=== Problem details ===
Check every line of the entries below for the word "seen", then give only the number of lines that have it.

Stored records:

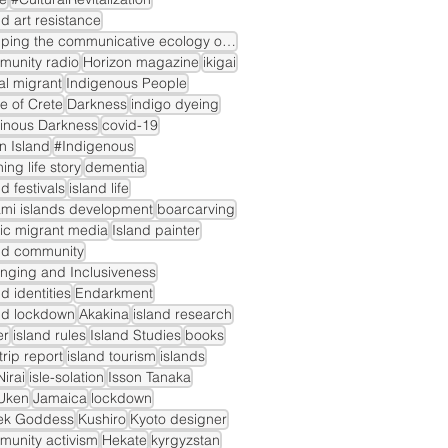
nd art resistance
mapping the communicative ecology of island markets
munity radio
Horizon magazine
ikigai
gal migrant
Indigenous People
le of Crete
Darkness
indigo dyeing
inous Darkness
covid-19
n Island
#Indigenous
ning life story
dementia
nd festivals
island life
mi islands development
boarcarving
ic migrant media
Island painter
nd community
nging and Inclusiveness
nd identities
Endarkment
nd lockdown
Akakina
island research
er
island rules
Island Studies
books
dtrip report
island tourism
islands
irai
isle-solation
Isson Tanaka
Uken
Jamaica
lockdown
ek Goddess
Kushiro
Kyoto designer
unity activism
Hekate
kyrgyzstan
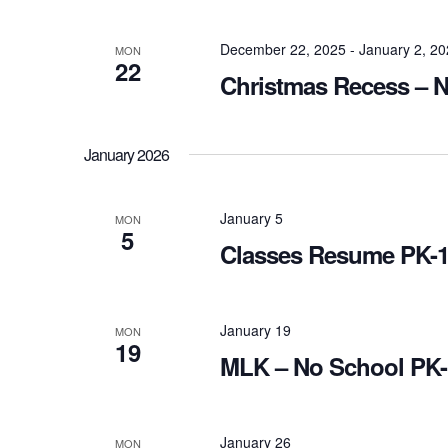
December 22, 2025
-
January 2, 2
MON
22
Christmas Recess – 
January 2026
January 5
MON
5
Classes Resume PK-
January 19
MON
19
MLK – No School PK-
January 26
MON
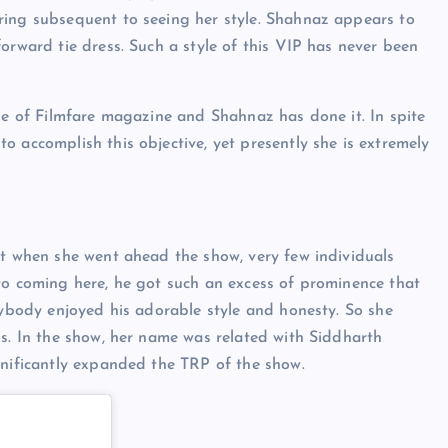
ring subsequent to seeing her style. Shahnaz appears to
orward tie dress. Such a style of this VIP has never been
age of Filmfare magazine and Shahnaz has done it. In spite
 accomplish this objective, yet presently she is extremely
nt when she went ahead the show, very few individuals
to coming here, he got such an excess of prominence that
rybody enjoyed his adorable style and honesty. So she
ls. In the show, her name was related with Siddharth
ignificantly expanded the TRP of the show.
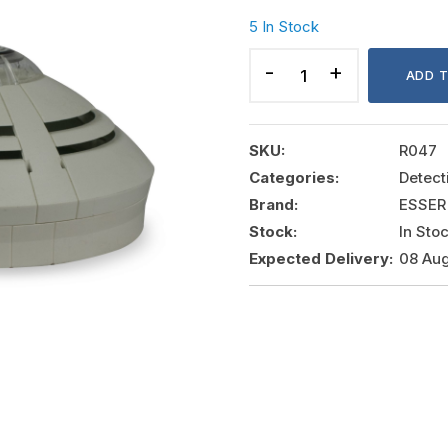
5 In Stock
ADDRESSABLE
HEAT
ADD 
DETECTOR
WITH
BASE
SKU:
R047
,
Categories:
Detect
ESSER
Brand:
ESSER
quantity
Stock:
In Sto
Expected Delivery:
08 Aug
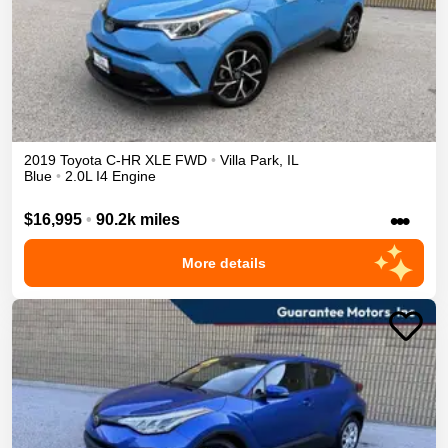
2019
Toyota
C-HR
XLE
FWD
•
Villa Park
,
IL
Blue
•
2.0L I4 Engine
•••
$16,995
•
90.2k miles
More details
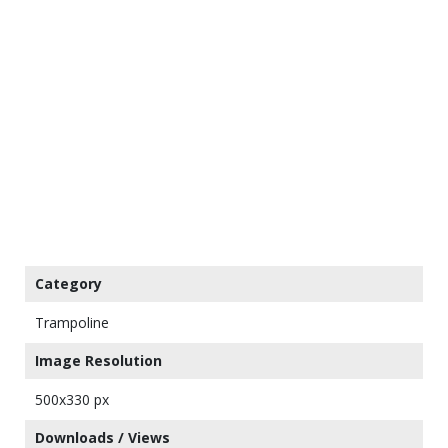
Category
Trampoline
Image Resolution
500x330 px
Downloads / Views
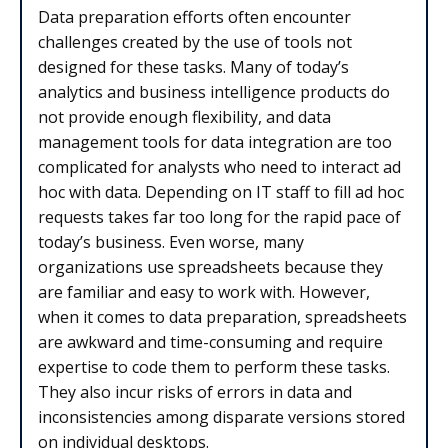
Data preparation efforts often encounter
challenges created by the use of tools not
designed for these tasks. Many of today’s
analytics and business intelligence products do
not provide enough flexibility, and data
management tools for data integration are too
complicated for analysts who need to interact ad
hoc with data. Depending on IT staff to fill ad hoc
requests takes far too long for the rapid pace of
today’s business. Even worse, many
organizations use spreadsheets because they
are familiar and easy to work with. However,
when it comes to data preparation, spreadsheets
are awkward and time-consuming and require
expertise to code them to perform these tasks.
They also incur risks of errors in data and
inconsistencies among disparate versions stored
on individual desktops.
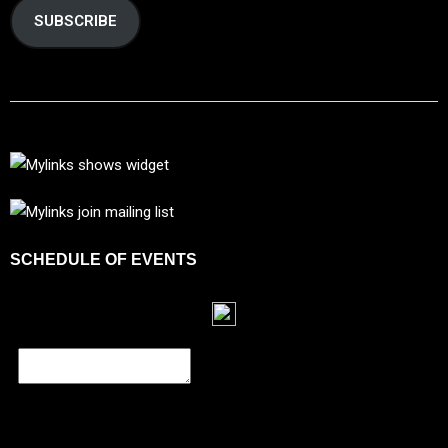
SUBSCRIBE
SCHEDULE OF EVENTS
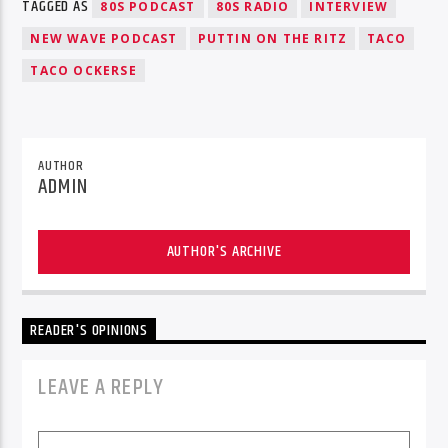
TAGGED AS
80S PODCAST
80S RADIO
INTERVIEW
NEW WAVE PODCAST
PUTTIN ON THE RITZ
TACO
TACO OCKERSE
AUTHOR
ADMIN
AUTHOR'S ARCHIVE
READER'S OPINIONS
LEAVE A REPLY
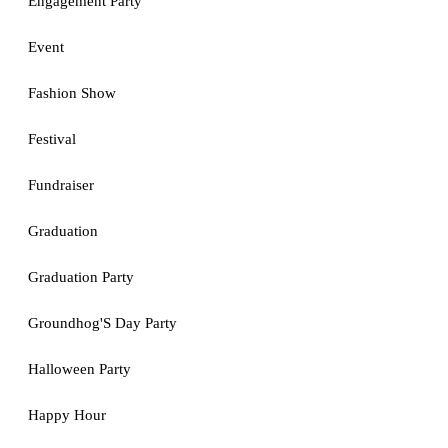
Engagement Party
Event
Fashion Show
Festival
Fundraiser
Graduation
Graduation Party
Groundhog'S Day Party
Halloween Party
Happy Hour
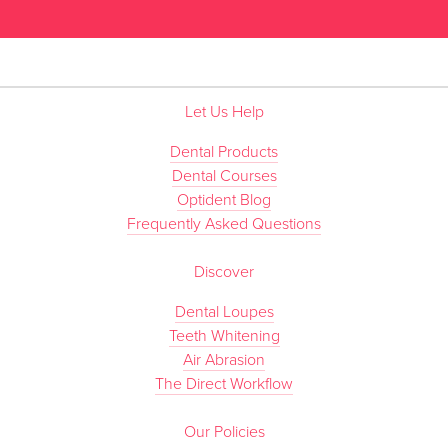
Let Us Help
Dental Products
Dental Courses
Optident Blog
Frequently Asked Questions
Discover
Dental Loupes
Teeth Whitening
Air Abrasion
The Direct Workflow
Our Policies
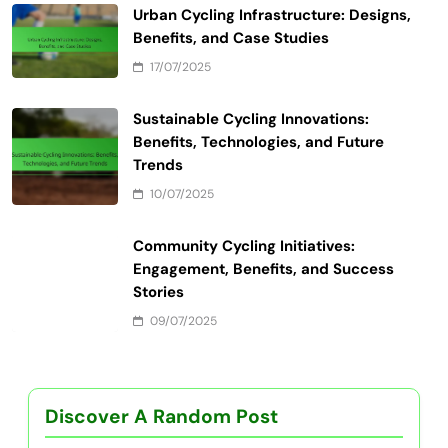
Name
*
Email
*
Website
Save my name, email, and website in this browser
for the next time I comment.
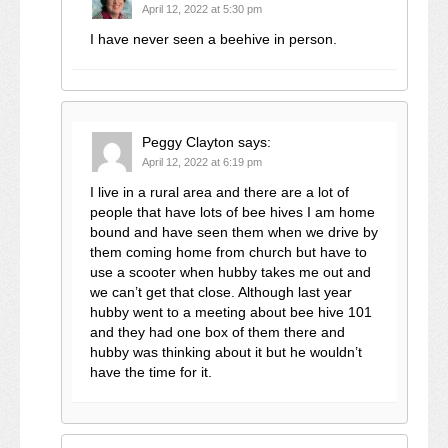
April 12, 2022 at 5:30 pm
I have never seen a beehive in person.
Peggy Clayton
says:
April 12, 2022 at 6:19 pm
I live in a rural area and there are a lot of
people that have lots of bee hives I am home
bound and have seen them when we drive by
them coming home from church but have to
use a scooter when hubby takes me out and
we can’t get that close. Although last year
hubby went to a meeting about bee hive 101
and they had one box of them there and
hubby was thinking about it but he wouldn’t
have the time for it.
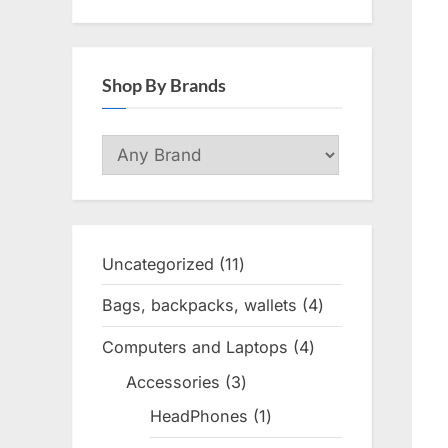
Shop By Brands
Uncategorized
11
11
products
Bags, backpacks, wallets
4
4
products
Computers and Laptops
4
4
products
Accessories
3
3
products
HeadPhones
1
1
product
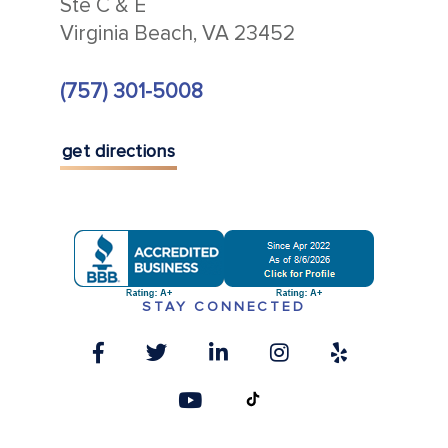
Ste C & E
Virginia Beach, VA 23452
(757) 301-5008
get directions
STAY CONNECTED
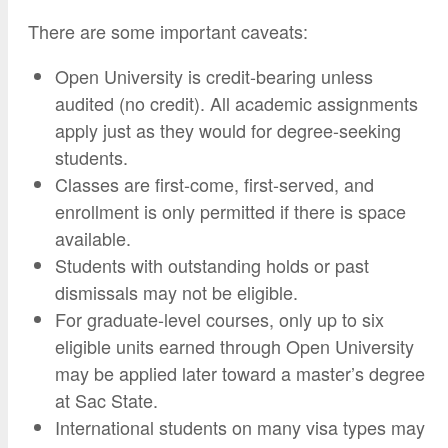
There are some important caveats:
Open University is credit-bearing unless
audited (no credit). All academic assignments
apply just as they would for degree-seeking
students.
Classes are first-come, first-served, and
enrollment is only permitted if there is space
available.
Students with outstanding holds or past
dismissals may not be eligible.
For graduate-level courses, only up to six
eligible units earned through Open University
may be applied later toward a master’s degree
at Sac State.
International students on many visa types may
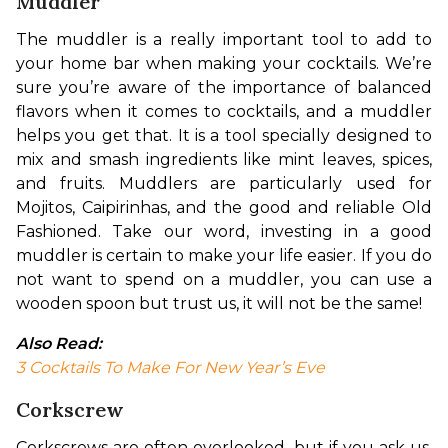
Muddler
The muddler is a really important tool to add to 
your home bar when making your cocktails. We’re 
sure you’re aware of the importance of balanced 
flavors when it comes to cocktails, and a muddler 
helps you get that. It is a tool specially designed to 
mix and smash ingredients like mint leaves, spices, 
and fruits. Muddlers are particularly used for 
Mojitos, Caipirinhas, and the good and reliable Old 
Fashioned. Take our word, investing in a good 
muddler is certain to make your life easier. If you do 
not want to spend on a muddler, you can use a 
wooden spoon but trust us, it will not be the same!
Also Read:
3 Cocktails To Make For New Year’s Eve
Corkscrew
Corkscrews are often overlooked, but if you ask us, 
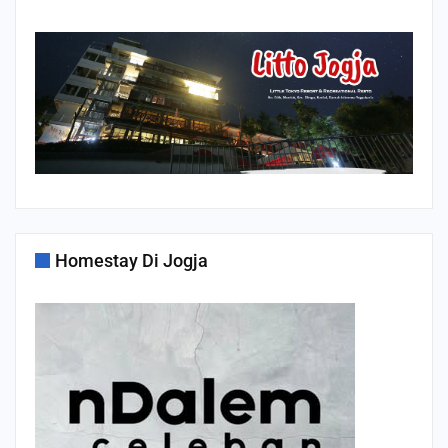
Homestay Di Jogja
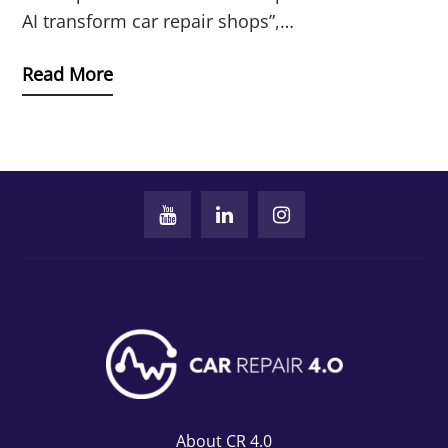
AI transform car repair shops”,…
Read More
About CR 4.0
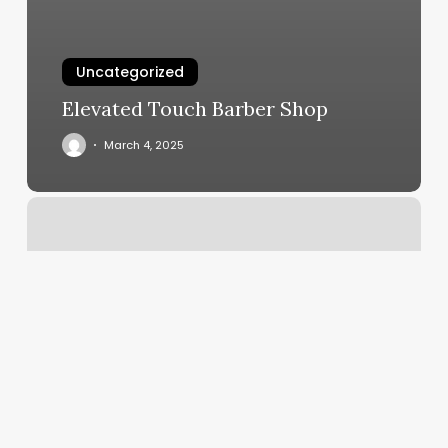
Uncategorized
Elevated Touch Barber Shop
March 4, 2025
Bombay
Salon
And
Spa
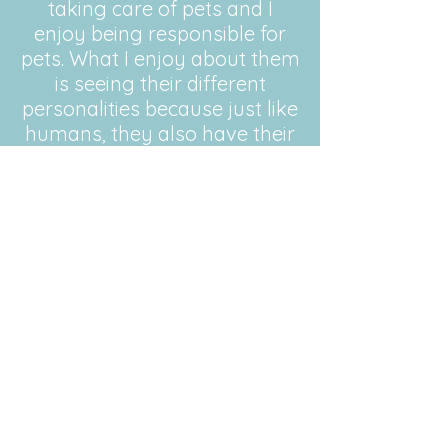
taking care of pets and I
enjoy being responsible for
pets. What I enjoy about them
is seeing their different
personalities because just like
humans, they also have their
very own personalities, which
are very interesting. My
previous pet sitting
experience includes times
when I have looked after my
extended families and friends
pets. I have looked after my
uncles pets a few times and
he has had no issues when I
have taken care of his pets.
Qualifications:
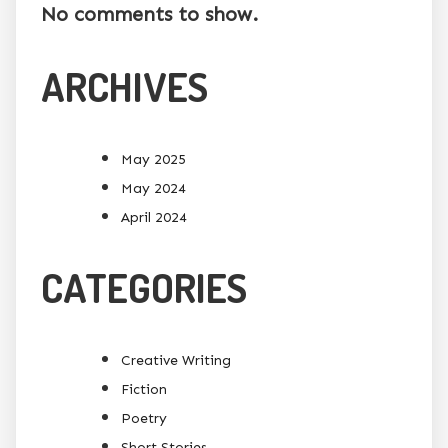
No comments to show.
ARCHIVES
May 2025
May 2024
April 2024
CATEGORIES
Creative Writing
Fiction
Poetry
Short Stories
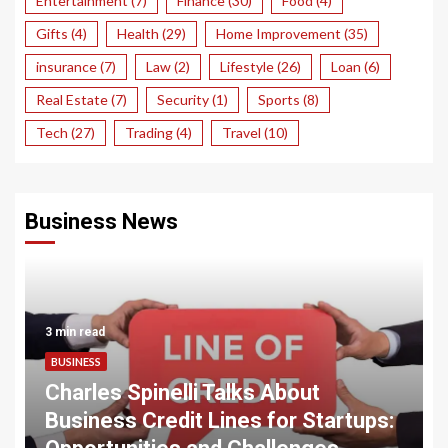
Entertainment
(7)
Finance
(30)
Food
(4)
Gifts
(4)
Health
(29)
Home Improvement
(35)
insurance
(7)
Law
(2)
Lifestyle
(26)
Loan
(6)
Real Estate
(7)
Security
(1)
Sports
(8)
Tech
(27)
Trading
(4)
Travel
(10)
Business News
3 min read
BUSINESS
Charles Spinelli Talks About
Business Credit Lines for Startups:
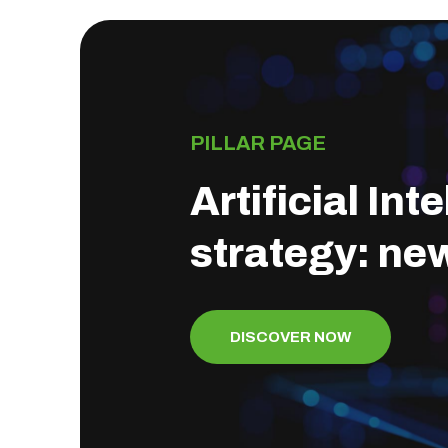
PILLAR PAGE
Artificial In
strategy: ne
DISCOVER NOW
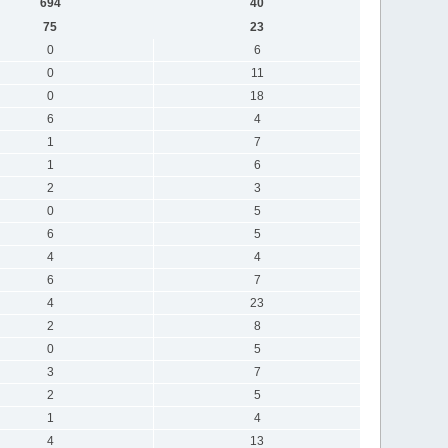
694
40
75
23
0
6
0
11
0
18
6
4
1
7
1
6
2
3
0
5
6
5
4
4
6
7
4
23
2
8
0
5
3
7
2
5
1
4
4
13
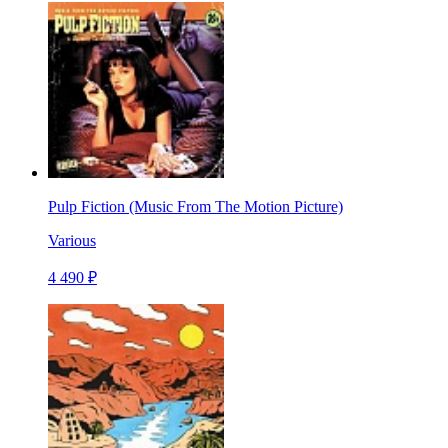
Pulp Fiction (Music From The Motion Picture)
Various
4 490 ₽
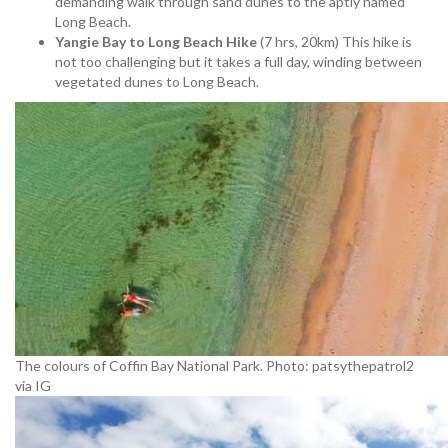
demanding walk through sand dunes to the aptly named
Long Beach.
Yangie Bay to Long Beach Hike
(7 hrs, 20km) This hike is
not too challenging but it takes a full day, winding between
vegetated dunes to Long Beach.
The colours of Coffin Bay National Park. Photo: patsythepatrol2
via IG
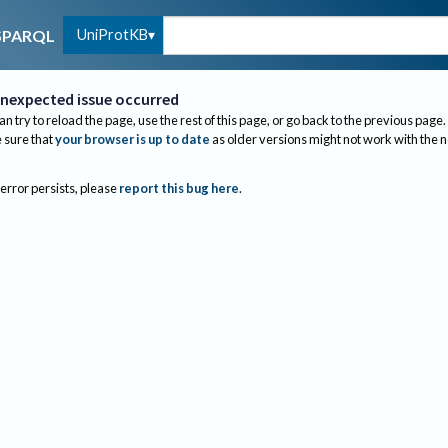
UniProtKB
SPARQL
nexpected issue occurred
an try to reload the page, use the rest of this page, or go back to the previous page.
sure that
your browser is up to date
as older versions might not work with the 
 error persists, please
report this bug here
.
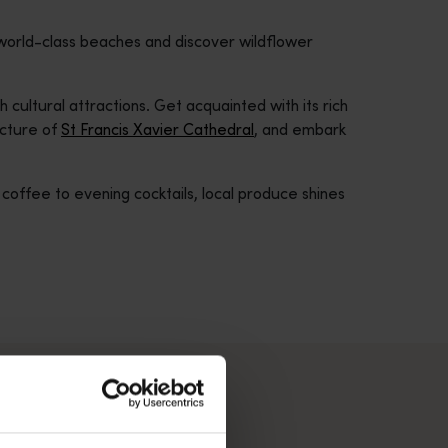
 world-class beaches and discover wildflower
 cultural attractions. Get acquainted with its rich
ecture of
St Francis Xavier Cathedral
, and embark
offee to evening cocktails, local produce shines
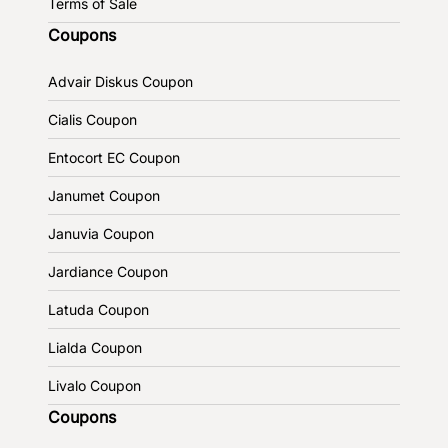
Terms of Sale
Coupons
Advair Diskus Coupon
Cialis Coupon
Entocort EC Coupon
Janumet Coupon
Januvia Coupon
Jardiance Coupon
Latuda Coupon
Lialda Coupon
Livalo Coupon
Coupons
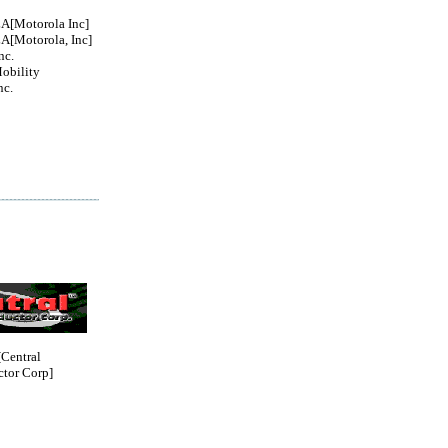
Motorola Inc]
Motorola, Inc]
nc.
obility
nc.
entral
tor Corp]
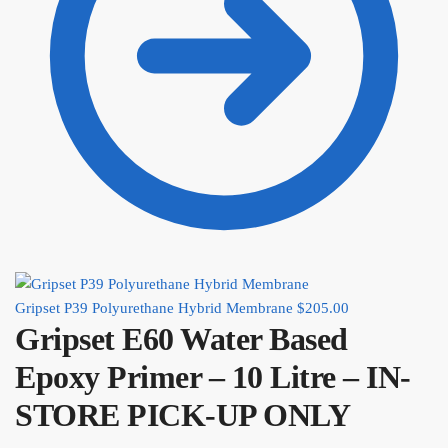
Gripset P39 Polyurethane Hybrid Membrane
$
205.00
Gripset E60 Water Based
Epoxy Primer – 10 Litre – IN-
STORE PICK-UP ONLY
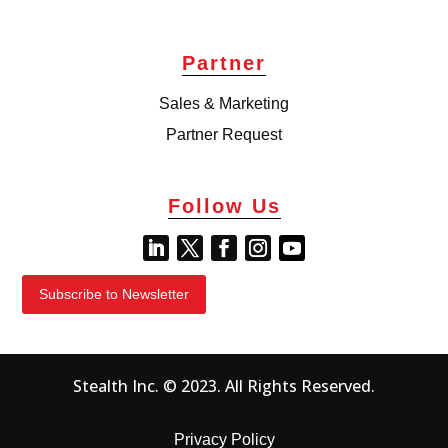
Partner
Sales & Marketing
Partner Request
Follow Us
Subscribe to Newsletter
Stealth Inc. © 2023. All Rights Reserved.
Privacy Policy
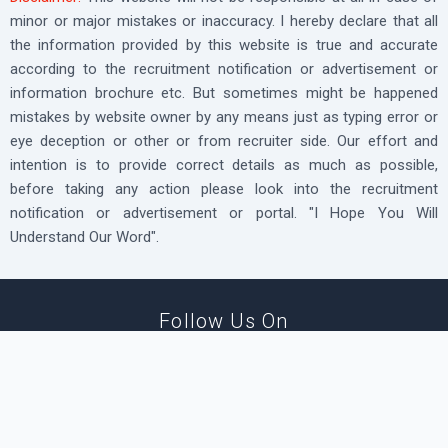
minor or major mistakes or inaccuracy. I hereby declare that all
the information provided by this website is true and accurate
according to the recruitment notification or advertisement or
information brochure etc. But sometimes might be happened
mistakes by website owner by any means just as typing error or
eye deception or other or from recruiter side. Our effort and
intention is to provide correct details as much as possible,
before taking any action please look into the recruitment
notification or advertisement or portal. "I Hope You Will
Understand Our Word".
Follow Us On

=== Output of the task ===
2